Nisyros is best visited in August to attend the celebrations that mark the patron saint of the island, Panagia Spilianis (Virgin Mary of the Cave) on August 14 and 15.
Inside the church, which is open year round, you can admire beautiful frescoes and offerings, and a collection of ecclesiastical relics. The church has a library with rare editions of religious books. To visit the church dress appropriately: covered shoulders and long dresses for women (no pants), and long trousers for men. The monastery dates from the XV century and is located above the charming capital of the island, Mandraki.
If you are not religious, however, Nisyros is famous for its volcano, with five craters on the island. The volcano is active, but not erupting (its last eruption happened in 1888). Legends describing the birth of the island are no less fascination: some say that Nisyros was the rock used by Poseidon to crush the giant Polyvotis and the fumes of the volcano are the giant’s breath, who tries in vain to escape. According to other legends, when Poseidon caught up with Polyvotis on Kos he impaled him with his trident, causing the island to split, thus generating Nisyros.

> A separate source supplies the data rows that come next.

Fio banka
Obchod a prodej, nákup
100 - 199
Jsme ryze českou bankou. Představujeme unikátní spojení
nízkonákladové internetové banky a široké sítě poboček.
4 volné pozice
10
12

Beyond legend, the island of today is known as the site of the largest hydrothermal crater in the world, Stefanos, which is also the largest of the five craters of the volcano. The other craters are called Andreas, Logothetis (the oldest crater in the area), the Polyvotis, and Alexander. A visit at Stefanos is one of the most rewarding things to do on the island and a popular pastime for tourists. The crater is oval, with a shaft of 330 meters and a height of 30 meters, hot springs and bubbling mud pits. Alternatively, you can visit the youngest, and smaller crater, Polyvotis, which is close to the monastic complex of the Holy Cross, celebrated every September 14.
In Mandraki you can admire the local architecture and authentic lifestyle. Visit the shops to buy icons and religious artifacts, or local wine. For cuisine, any tavern will do if you want to sample the specialties of the island: pork cooked in fat, stuffed goat, and others, like the famous Nisyros cheese. Don’t forget to try the local figs and the traditional beverage koukouzina, which is similar to raki.

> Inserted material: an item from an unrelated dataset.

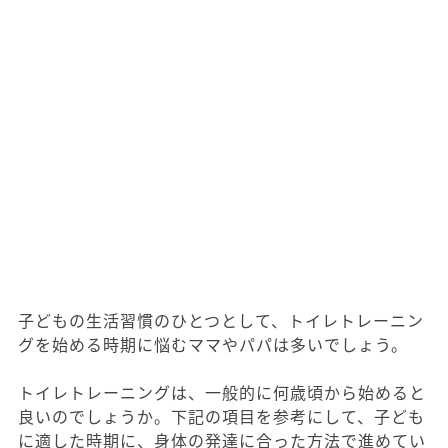
子どもの生活習慣のひとつとして、トイレトレーニン
グを始める時期に悩むママやパパは多いでしょう。
トイレトレーニングは、一般的に何歳頃から始めると
良いのでしょうか。下記の項目を参考にして、子ども
に適した時期に、身体の発達に合った方法で進めてい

Although small, Nisyros boasts several other interesting attractions, as well as small and idyllic shores with some sandy beaches. History buffs can visit two museums in Mandraki: the Archaeological Museum housed in Giannideio Estia, near Heroes Square, and the Folklore Museum of Nisyros in a renovated cottage, on the steps to the Monastery of Panagia Spilianis. The ancient citadel of the island, Paleokastro, is well preserved and quite a sight for visitors. Don’t miss the Municipal Hot Springs before you leave the capital of Nisyros.